Viven перевод на испанский
7,258 параллельный перевод
Grateful Dead rock grubunun kurtulan üyelerinin bazen Furthur adında bir tur düzenlediklerini biliyor muydun?
¿ Sabías que los miembros del Grateful Dead que aún viven ocasionalmente van de gira juntos bajo el nombre Furthur?
Sen de biliyorsun ki Tel Aviv'de, yakın bir yerde yaşamıyorsan, ordu sana ev sağlamak zorunda, ve bu pek kolay bir şey değil.
Usted sabe Kiryat no es una base para pernoctar Para aquellos que no viven en Israel, el ejército israelí tiene que encontrar un lugar para vivir, y pagar parte del alquiler.
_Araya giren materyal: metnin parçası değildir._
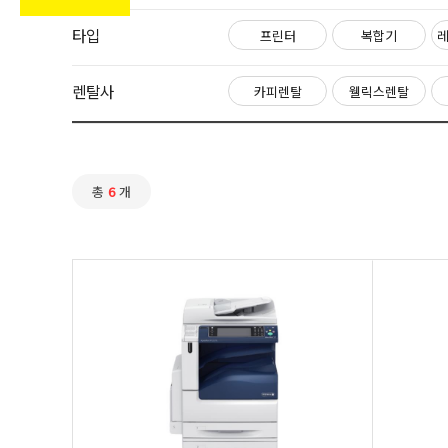
타입
프린터
복합기
렌탈사
카피렌탈
웰릭스렌탈
총
6
개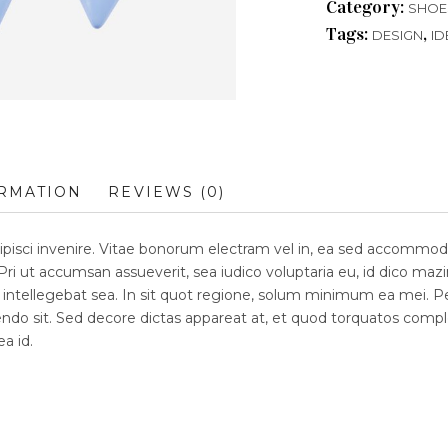
Category:
SHOE
Tags:
,
DESIGN
ID
ORMATION
REVIEWS (0)
dipisci invenire. Vitae bonorum electram vel in, ea sed accomm
. Pri ut accumsan assueverit, sea iudico voluptaria eu, id dico 
intellegebat sea. In sit quot regione, solum minimum ea mei. Per
endo sit. Sed decore dictas appareat at, et quod torquatos complec
a id.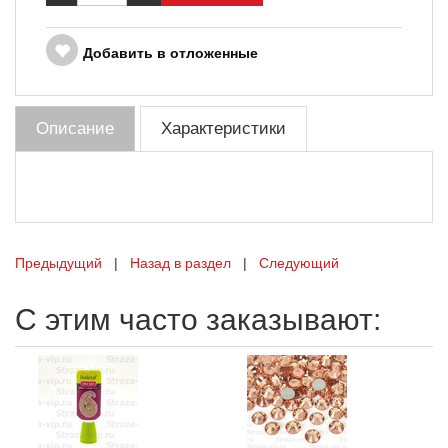
Добавить в отложенные
Описание
Характеристики
Предыдущий
|
Назад в раздел
|
Следующий
С этим часто заказывают: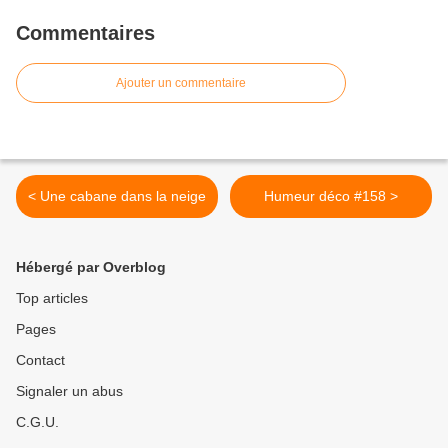
Commentaires
Ajouter un commentaire
< Une cabane dans la neige
Humeur déco #158 >
Hébergé par Overblog
Top articles
Pages
Contact
Signaler un abus
C.G.U.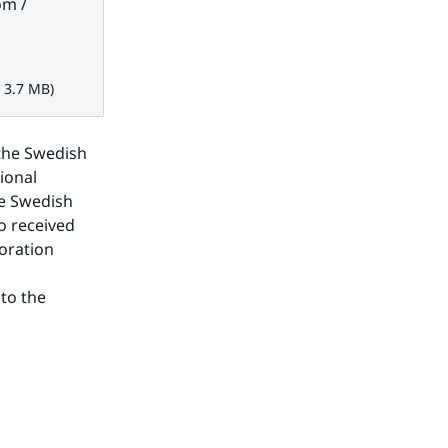
öm /
7 MB.
 3.7 MB)
the Swedish 
onal 
e Swedish 
 received 
ration 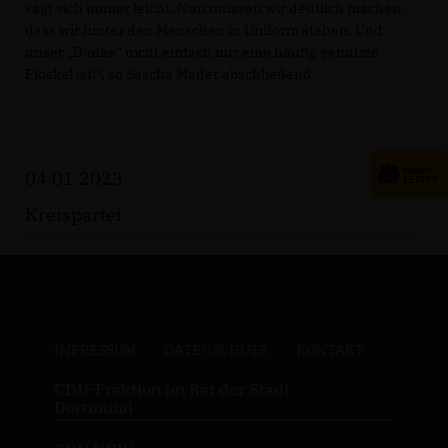
sagt sich immer leicht. Nun müssen wir deutlich machen,
dass wir hinter den Menschen in Uniform stehen. Und
unser „Danke“ nicht einfach nur eine häufig genutzte
Floskel ist!“, so Sascha Mader abschließend.
04.01.2023
Kreispartei
IMPRESSUM
DATENSCHUTZ
KONTAKT
CDU-Fraktion im Rat der Stadt
Dortmund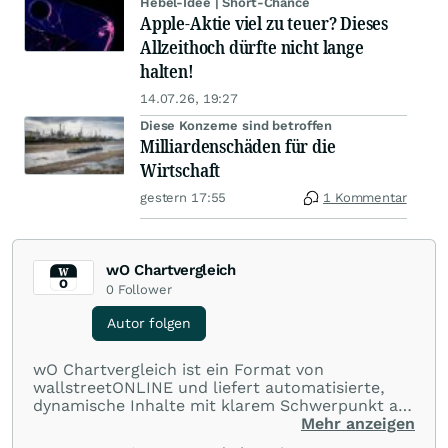
Hebel-Idee | Short-Chance
Apple-Aktie viel zu teuer? Dieses
Allzeithoch dürfte nicht lange
halten!
14.07.26, 19:27
Diese Konzerne sind betroffen
Milliardenschäden für die
Wirtschaft
gestern 17:55
1 Kommentar
wO Chartvergleich
0
Follower
Autor folgen
wO Chartvergleich ist ein Format von
wallstreetONLINE und liefert automatisierte,
dynamische Inhalte mit klarem Schwerpunkt auf
Charts und Performance-Vergleiche. Im Fokus
Mehr anzeigen
stehen technische Entwicklungen und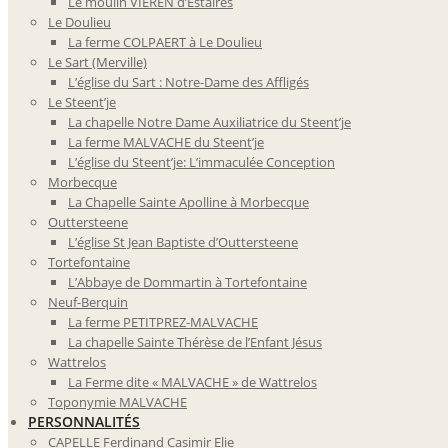
Le moulin VIEREN d’Estaires
Le Doulieu
La ferme COLPAERT à Le Doulieu
Le Sart (Merville)
L’église du Sart : Notre-Dame des Affligés
Le Steent’je
La chapelle Notre Dame Auxiliatrice du Steent’je
La ferme MALVACHE du Steent’je
L’église du Steent’je: L’immaculée Conception
Morbecque
La Chapelle Sainte Apolline à Morbecque
Outtersteene
L’église St Jean Baptiste d’Outtersteene
Tortefontaine
L’Abbaye de Dommartin à Tortefontaine
Neuf-Berquin
La ferme PETITPREZ-MALVACHE
La chapelle Sainte Thérèse de l’Enfant Jésus
Wattrelos
La Ferme dite « MALVACHE » de Wattrelos
Toponymie MALVACHE
PERSONNALITÉS
CAPELLE Ferdinand Casimir Elie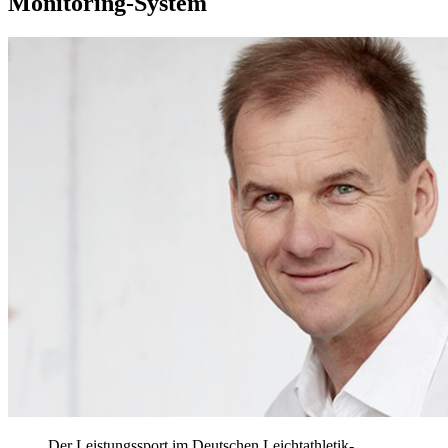
Monitoring-System
Der Leistungssport im Deutschen Leichtathletik-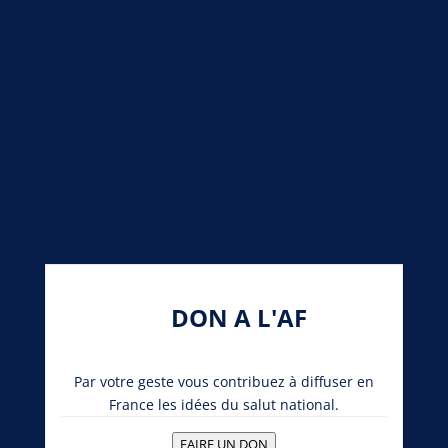
DON A L'AF
Par votre geste vous contribuez à diffuser en
France les idées du salut national.
FAIRE UN DON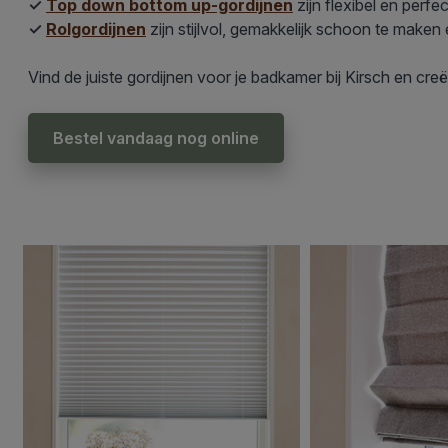
✓
Top down bottom up-gordijnen
zijn flexibel en perfec
✓
Rolgordijnen
zijn stijlvol, gemakkelijk schoon te mak
Vind de juiste gordijnen voor je badkamer bij Kirsch en creë
Bestel vandaag nog online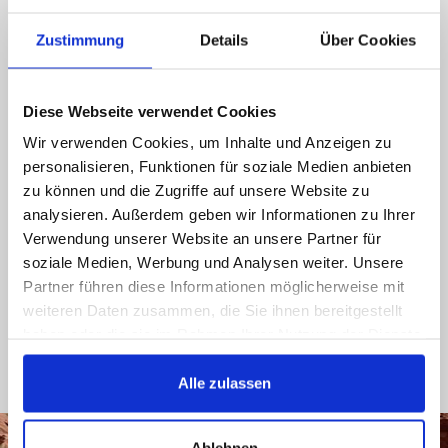
Ring oss, send oss ​​en e-post, ta gjerne kontakt
Zustimmung
Details
Über Cookies
med oss gjennom sosiale medier, du får et svar
så snart som mulig.
089 - 41 61 08 780
Diese Webseite verwendet Cookies
Wir verwenden Cookies, um Inhalte und Anzeigen zu
(9:30-14:00 16:00-19:00)
personalisieren, Funktionen für soziale Medien anbieten
info@rbs-handel.de
zu können und die Zugriffe auf unsere Website zu
analysieren. Außerdem geben wir Informationen zu Ihrer
Verwendung unserer Website an unsere Partner für
Facebook
soziale Medien, Werbung und Analysen weiter. Unsere
Partner führen diese Informationen möglicherweise mit
weiteren Daten zusammen, die Sie ihnen bereitgestellt
haben oder die sie im Rahmen Ihrer Nutzung der Dienste
gesammelt haben.
Alle zulassen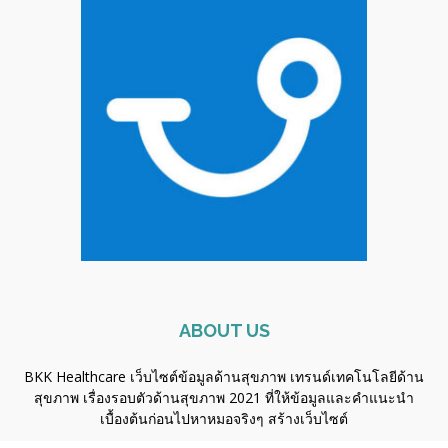
ABOUT US
BKK Healthcare เว็บไซต์ข้อมูลด้านสุขภาพ เทรนด์เทคโนโลยีด้าน
สุขภาพ เรื่องรอบตัวด้านสุขภาพ 2021 ที่ให้ข้อมูลและคำแนะนำ
เบื้องต้นก่อนไปหาหมอจริงๆ
สร้างเว็บไซต์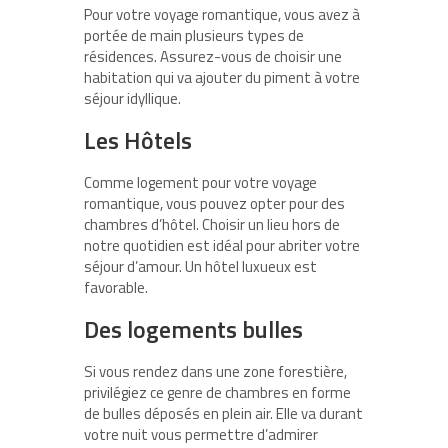
Pour votre voyage romantique, vous avez à
portée de main plusieurs types de
résidences. Assurez-vous de choisir une
habitation qui va ajouter du piment à votre
séjour idyllique.
Les Hôtels
Comme logement pour votre voyage
romantique, vous pouvez opter pour des
chambres d’hôtel. Choisir un lieu hors de
notre quotidien est idéal pour abriter votre
séjour d’amour. Un hôtel luxueux est
favorable.
Des logements bulles
Si vous rendez dans une zone forestière,
privilégiez ce genre de chambres en forme
de bulles déposés en plein air. Elle va durant
votre nuit vous permettre d’admirer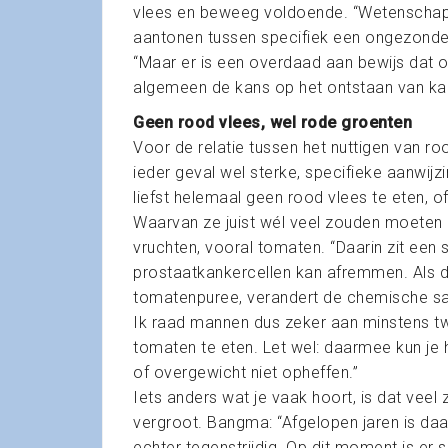
vlees en beweeg voldoende. “Wetenschap
aantonen tussen specifiek een ongezonde lee
“Maar er is een overdaad aan bewijs dat
algemeen de kans op het ontstaan van kan
Geen rood vlees, wel rode groenten
Voor de relatie tussen het nuttigen van ro
ieder geval wel sterke, specifieke aanwij
liefst helemaal geen rood vlees te eten, o
Waarvan ze juist wél veel zouden moeten 
vruchten, vooral tomaten. “Daarin zit een 
prostaatkankercellen kan afremmen. Als da
tomatenpuree, verandert de chemische sa
Ik raad mannen dus zeker aan minstens t
tomaten te eten. Let wel: daarmee kun je 
of overgewicht niet opheffen.”
Iets anders wat je vaak hoort, is dat veel
vergroot. Bangma: “Afgelopen jaren is da
echter tegenstrijdig. Op dit moment is er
Y no es así de simple.
Nerede yaşıyorlar?
¿ Dónde viven?
Nerede yaşadığınızı öğrenmek istediler.
Querían saber dónde viven.
- Gizli sığınağımıza Foot klanının prensesini getirirken neyin kafasını yaşıyordunuz siz?
¿ En qué mundo viven donde está bien traer a la princesa del clan foot a nuestra guarida secreta?
Birlikte yaşıyor gibiler.
Ellos casi que viven juntos.
Bu evde yaşayan başkaları da var!
¡ Otras personas viven aquí!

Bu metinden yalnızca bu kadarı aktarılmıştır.